Text und Musik werden, wie bei einigen anderen Kompositionen, Bob Marley und seinem Jugendfreund Vincent Ford („Tata“; 1940–2008) gemeinsam zugeschrieben.[7] Beide sollen einer verbreiteten Darstellung zufolge eines Abends in Trenchtown, einem Viertel der jamaikanischen Hauptstadt Kingston, gesessen haben, im Hof von Tatas Suppenküche, die für hungrige Jugendliche Essen bereitstellte. Ein benachbartes Ehepaar soll einen Streit gehabt haben, bei dem das Weinen der Frau (Puncie Saunders) bis in den Hof zu hören war. Ihr zum Trost sollen Marley und Tata in der folgenden Nacht in der Küche, in der Marley auch das Gitarren­spiel erlernt hatte, No Woman, No Cry komponiert haben.[8] „Die Küche konnte später von den Tantiemen betrieben werden.“[9]

Die Albumversion hat ein deutlich höheres Tempo als die bekannte Live-Version; zudem ist die Tonart der Live-Version Cis-Dur, jene der Albumversion und anderer Live-Mitschnitte meist C-Dur. Bis 2005 erschien allein die Originalversion von Marley auf 24 verschiedenen LPs und Samplern.

RezeptionBearbeiten

Das Musikmagazin Rolling Stone setzte den Song im November 2004 in seiner Liste der 500 besten Songs aller Zeiten auf Platz 37.[10]Wyclef Jean schrieb den Text für seine Hip-Hop-Band The Fugees um und stellt einen Bezug zu seinem Leben auf Haiti her.

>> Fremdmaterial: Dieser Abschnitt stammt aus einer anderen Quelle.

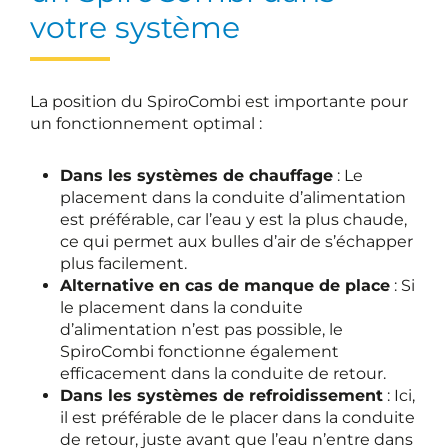
votre système
La position du SpiroCombi est importante pour
un fonctionnement optimal :
Dans les systèmes de chauffage
: Le
placement dans la conduite d’alimentation
est préférable, car l’eau y est la plus chaude,
ce qui permet aux bulles d’air de s’échapper
plus facilement.
Alternative en cas de manque de place
: Si
le placement dans la conduite
d’alimentation n’est pas possible, le
SpiroCombi fonctionne également
efficacement dans la conduite de retour.
Dans les systèmes de refroidissement
: Ici,
il est préférable de le placer dans la conduite
de retour, juste avant que l’eau n’entre dans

Ihre Version war die bislang kommerziell erfolgreichste, sie erreichte 1996 Platz 2 der britischen Charts.[11]

CoverversionenBearbeiten

Chartplatzierungen
Erklärung der Daten
Singles[12][13]
Saragossa Band
  DE 23 15.02.1982 (6 Wo.)
Naughty by Nature
  US 53 08.02.1992 (20 Wo.)

Es existieren Coverversionen von Sublime, Charlie Hunter, Rancid, Joan Baez, Bettina Wegner, Jimmy Cliff, Xavier Rudd, Jimmy Buffett, Boney M., ZSK, Hugh Masekela, Patrice, Wizo, NOFX, J.B.O., Sean Kingston und vielen mehr. Londonbeat konnten sich mit dem Lied 1991 in den Charts platzieren. 2013 verbreitete sich blitzartig das satirische Video des saudi-arabischen Künstlers Hisham Faghee, der mit dem Acapella-Song „No Woman, No Drive“ die Frauendiskriminierung in seinem Land mit beißender Ironie aufs Korn nimmt.[14]